2.1.1 Tahapan Kebijakan Publik

  Proses pembuatan kebijakan merupakan proses yang kompleks karena melibatkan banyak variabel yang harus dikaji. Oleh karena itu bebrapa ahli politik menaruh minat untuk mengkaji kebijakan public membagi proses- proses penyusunan kebijakan public ke dalam

  Penyusunan Agenda ↓ →Formulasi Kebijakan →Adopsi Kebijakan →Implementasi Kebijakan →Evaluasi Kebijakan

  beberapa tahap. Tujuan pembagian seperti ini adalah untuk memudahkan dalam mengkaji kebijakan publik. Berikut tahapan kebijkan public : (Budi Winarno, 2002: 28) a.

  Tahapan penyusunan agenda Para pejabat yang dipilih dan diangkat menempatkan masalah pada agenda publik.
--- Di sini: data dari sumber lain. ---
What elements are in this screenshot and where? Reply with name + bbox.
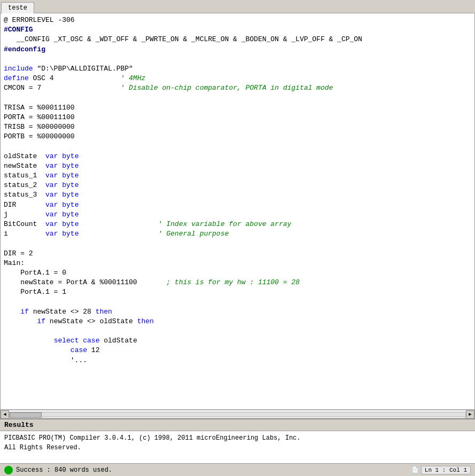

Sebelumnya masalah masalah ini berkompetisi terlebih dahulu untuk dapat masuk ke dalam agenda kebijakan. Pada akhirnya, beberapa masalah masuk ke agenda kebijakan para perumus kebijakan. Pada tahap ini suatu masalah mungkin tidak disentuh sama sekali dan beberapa yang lain pembahasan untuk masalah tersebut ditunda untuk waktu yang lama.

  b.

  Tahap formulasi kebijakan Masalah yang telah masuk ke agenda kebijakan kemudian dibahas oleh para pembuat kebijakan. Masalah- masalah tadi didefenisikan untuk kemudian dicari pemecahan masalah terbaik. Pemecahan masalah tersebut berasal dari berbagai alternative atau pilihan kebijakan yang ada. Sama halnya dengan perjuangan suatu masalah untuk masuk kedalam agenda kebijakan, dalam tahapan perumusan kebijakan masing masing alternative bersaing untuk dapat dipilih sebagai kebijakan yang diambil untuk memecahkan masalah.

  c.

  Tahap adopsi kebijakan perumusan kebijakan, pada akhirnya salah satu alternative kebijakan tersebut diadopsi dengan dukungan dari mayoritas legislative, consensus antara direktur lembaga atau keputusan peradilan.

  d.

  Tahap implementasi kebijakan Suatu program kebijakan hanya akan menjadi catatan elit, jika program tersebut tidak diimplementasikan. Oleh karena itu, program kebijakan yang telah diambil sebagai alternative pemecah masalah harus diimplementasikan, yakni dilaksanakan oleh badan- badan administrasi maupun agen- agen pemerintah ditingkat bawah. Kebijakan yang telah diambil dilaksanakan oleh unit- unit administrasi yang memobilisasikan sumberdaya financial dan manusia. Pada tahap implementasi kebijakan mendapat dukungan para pelaksana, namun beberapa yang lain mungkin akan ditentang oleh para pelaksana.

  e.

  Evaluasi kebijakan Pada tahap ini kebijakan yan telah dijalankan akan dinilai atau dievaluasi untuk melihat sejauh mana kebijakan yang dibuat telah mampu memecahkan masalh. Kebijkan public pada dasarnya dibuat untuk meraih dampak yang diinginkan. Dalam hal ini, memperbaiki masalah yang dihadapi masyrakat. Oleh karena itu, ditentukan ukuran- ukuran atau kriteria yang mebjadi dasar untuk menilai apakah kebijakan publik telah meraih dampak yang diinginkan.

  2.2.1 Pengertian Implementasi

  Dalam setiap perumusan suatu kebijakan apakah menyangkut program maupun kegiatan kegiatan selalu diiringi dengan suatu tindakan pelaksanaan atau implementasi.

  Karena betapapun baiknya suatu kebijakan tanpa implementasi, maka tidak akan banyak berarti. Berikut disampaikan beberapa pengertian implementasi menurut para ahli.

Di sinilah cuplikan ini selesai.